Mission: Impossible - Dead Reckoning Part One

The problem with something like the Mission: Impossible franchise is that each installment tries to outdo the one before. Eventually, one of two things happens: the franchise repeats itself or it ends up going to silly extremes. (I saw you venturing into space, F9: The Fast Saga!) The latest chapter, Dead Reckoning Part One, doesn’t get to that point, but it’s so exciting and inventive in the action department that Part Two is going to have its work cut out for it.

Tom Cruise – bless his risk-taking heart – returns as Ethan Hunt. This time, his boss Kittridge (Henry Czerny) tasks him with tracking down two halves of a special key that will unlock the mysteries of a highly advanced artificial intelligence program that has grown sentient. If left to its own devices, the program’s choices will be very, very bad for the world. Don’t ask why. There’s a complicated explanation that doesn’t entirely make sense, but who cares when the intense action is coming? It’s a true MacGuffin. Helping Ethan is his team, consisting of Isla (Rebecca Ferguson), Benji (Simon Pegg), and Luther (Ving Rhames). A master pickpocket, Grace (Hayley Atwell), becomes integral to the mission, too.

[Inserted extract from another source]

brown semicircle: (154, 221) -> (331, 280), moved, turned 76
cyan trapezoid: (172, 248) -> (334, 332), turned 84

Of course, finding those key halves requires him to go various places around the world, where he encounters a dark figure from his past named Gabriel (Esai Morales), an assassin known as Paris (Pom Klementieff), and an international arms dealer, the “White Widow” (Vanessa Kirby). As Ethan deals with them, he also attempts to outrun the government agents, led by Briggs (Shea Wigham), assigned to apprehend him due to his continual rogue status.

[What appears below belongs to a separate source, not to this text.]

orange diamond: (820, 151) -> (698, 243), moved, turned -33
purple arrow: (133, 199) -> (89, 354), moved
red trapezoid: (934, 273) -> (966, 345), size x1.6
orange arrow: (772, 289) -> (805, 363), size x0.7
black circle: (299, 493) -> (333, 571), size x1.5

Mission: Impossible – Dead Reckoning Part One works best if you simplify the story in your own head. Trying to understand every last detail is an exercise in futility. Everybody wants the key, and the AI is bad. This is all that really matters. The joy of the movie is not in the plot, it’s in the character interactions and the elaborately staged chaos. We get deepening of the bond shared by Ethan and his teammates, a charming cat-and-mouse dynamic between Ethan and Grace, and characters putting on those amazing rubber masks to pose as other characters.

Director Christopher McQuarrie doubles down on the action with a series of elongated sequences that are impressive in their conception and execution. Interestingly, most of them incorporate a little humor, making for a nice touch. A scene in an airport finds Benji forced to figure out a bunch of riddles to avoid a bomb detonation. Ethan and Grace go on a wild car chase through the streets of Rome while handcuffed together. (They take turns driving.) As seen ubiquitously in the marketing materials, we’re even treated to Cruise actually jumping a motorcycle off a cliff. And the train wreck that occurs in the finale? Let’s just say that I thought it was going to be something I’d seen before, only to happily be proven wrong.

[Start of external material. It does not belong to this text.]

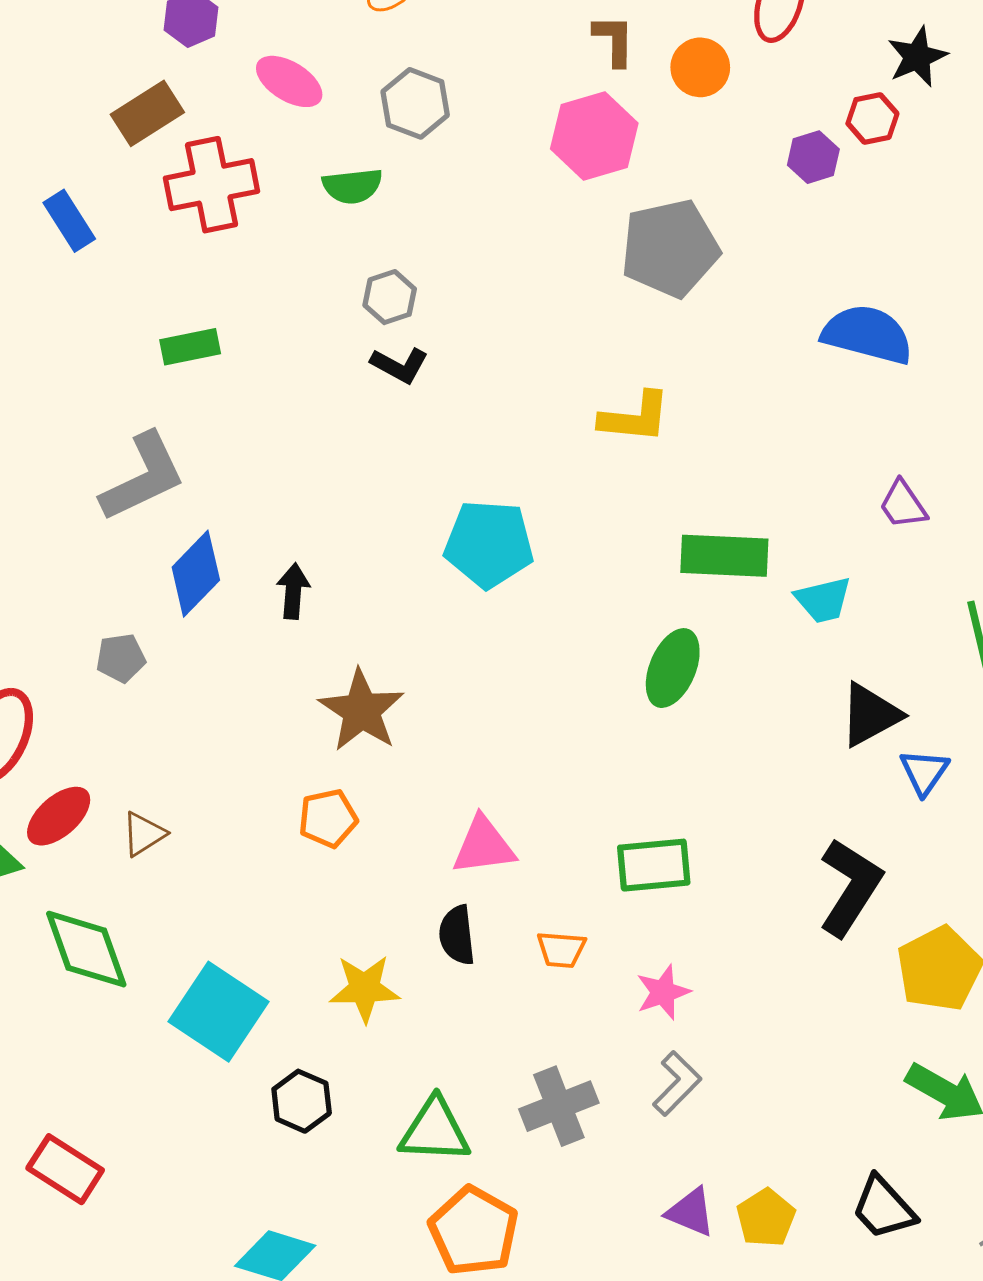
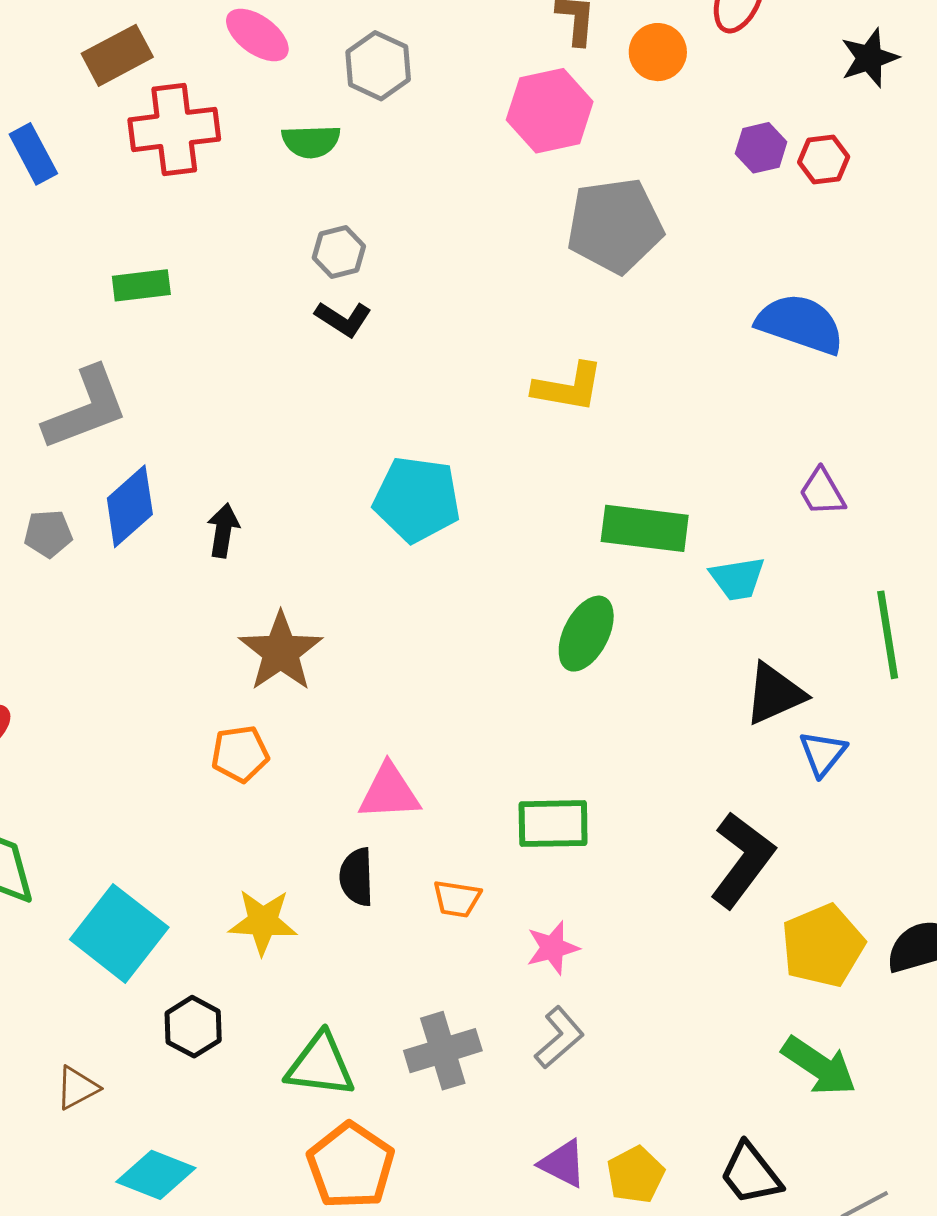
red hexagon: (872, 118) -> (824, 159), moved
gray pentagon: (121, 658) -> (48, 534), moved
brown triangle: (144, 834) -> (77, 1088), moved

Dead Reckoning hits the ground running and never lets up. The pace is relentless, as Ethan moves from one dangerous scenario to the next. Tom Cruise once again proves himself to be an all-time great movie star. Although playing a role, the joy and enthusiasm he has carrying out the action scenes is palpable. The hardest working man in show business is working overtime to entertain us, and he succeeds. Cruise is fully credible in this mode, as he has been for decades. Thrills are non-stop, making the 163-minute running time fly right by.

AI is a slightly goofy villain, and since this is the first half of a two-parter, you don’t get any story resolution. Not that you will remotely care. Mission: Impossible – Dead Reckoning Part One overflows with fun. We’re seven pictures into the franchise. This entry ranks near the top.


out of four

Mission: Impossible - Dead Reckoning Part One is rated PG-13 for intense sequences of violence and action, some language, and suggestive material. The running time is 2 hours and 43 minutes.